START DATASET RECORDS
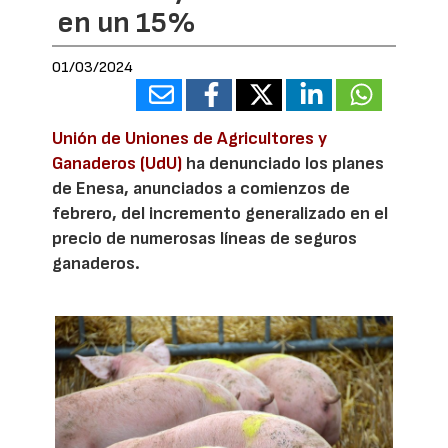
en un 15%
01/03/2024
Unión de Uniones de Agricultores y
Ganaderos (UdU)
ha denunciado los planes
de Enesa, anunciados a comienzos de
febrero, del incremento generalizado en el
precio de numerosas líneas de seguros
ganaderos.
END DATASET RECORDS
START DATASET RECORDS
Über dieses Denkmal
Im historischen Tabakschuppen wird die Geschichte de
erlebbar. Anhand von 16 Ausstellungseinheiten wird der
END DATASET RECORDS
• _EXERCISE_: Copy the lines above that hold the word "wird".

• _RESPONSE BOX_:
Im historischen Tabakschuppen wird die Geschichte de
erlebbar. Anhand von 16 Ausstellungseinheiten wird der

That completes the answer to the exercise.